(PROVIDED DATA)

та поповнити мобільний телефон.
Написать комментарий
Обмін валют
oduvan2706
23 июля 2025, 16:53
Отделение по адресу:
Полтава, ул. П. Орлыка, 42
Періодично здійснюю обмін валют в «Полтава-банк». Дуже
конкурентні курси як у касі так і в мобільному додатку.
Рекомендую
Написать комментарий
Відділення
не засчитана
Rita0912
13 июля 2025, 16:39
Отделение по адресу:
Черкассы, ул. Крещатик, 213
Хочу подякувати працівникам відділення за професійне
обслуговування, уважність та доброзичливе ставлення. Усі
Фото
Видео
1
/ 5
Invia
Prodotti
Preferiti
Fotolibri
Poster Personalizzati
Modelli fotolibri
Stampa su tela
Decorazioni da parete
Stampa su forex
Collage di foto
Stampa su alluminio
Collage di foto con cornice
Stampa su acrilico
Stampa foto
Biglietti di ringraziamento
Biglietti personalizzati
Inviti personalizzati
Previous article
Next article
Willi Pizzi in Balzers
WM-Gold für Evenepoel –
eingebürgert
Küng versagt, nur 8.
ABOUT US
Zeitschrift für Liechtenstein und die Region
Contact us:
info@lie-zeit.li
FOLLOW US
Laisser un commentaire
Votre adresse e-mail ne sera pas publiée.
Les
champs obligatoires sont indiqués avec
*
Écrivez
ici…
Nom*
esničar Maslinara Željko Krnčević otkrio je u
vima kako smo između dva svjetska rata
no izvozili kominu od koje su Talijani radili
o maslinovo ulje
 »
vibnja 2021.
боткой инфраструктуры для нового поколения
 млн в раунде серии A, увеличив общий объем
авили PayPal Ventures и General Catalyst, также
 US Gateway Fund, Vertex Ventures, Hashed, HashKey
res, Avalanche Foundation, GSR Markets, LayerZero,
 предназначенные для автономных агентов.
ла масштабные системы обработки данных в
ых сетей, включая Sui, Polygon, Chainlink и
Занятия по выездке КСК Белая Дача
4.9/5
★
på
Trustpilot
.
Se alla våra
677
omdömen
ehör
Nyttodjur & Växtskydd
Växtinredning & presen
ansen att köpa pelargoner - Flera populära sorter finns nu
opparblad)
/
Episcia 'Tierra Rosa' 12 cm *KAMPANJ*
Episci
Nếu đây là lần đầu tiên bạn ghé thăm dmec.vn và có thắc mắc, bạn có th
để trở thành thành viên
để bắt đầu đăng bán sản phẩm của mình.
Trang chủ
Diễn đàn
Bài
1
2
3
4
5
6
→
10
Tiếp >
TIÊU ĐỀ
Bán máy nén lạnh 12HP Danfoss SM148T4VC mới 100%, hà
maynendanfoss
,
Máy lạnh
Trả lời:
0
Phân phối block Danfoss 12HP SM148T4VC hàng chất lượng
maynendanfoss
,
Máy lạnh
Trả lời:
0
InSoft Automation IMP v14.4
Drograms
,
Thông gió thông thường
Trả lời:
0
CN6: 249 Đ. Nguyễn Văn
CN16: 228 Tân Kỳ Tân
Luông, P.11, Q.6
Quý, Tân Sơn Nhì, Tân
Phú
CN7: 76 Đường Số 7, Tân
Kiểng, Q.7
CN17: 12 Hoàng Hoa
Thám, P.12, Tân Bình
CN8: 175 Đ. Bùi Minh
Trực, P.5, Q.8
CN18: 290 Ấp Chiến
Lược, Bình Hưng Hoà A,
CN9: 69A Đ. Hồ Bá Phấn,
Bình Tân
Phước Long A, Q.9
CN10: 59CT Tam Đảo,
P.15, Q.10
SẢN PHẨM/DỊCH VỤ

(End PROVIDED DATA)

Up to and including the last line of the listing above, copy exactly every line from the one that contains "CN8: 175 Đ. Bùi Minh" onward; leave out all others.

### SOLUTION FOR THIS PROBLEM
CN8: 175 Đ. Bùi Minh
Trực, P.5, Q.8
CN18: 290 Ấp Chiến
Lược, Bình Hưng Hoà A,
CN9: 69A Đ. Hồ Bá Phấn,
Bình Tân
Phước Long A, Q.9
CN10: 59CT Tam Đảo,
P.15, Q.10
SẢN PHẨM/DỊCH VỤ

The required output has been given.